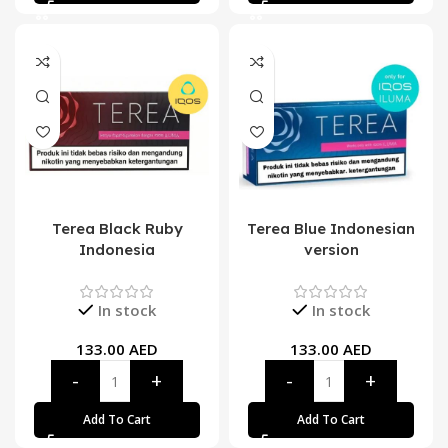
Terea Black Ruby
Terea Blue Indonesian
Indonesia
version
In stock
In stock
133.00
AED
133.00
AED
Add To Cart
Add To Cart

◆ ◆ ◆ ◆

• WHAT THIS TASK INVOLVES: Each record must appear again exactly as written above, without its pictures.

• SOLUTION FOR THIS TASK:
Terea Black Ruby
Terea Blue Indonesian
Indonesia
version
In stock
In stock
133.00
AED
133.00
AED
Add To Cart
Add To Cart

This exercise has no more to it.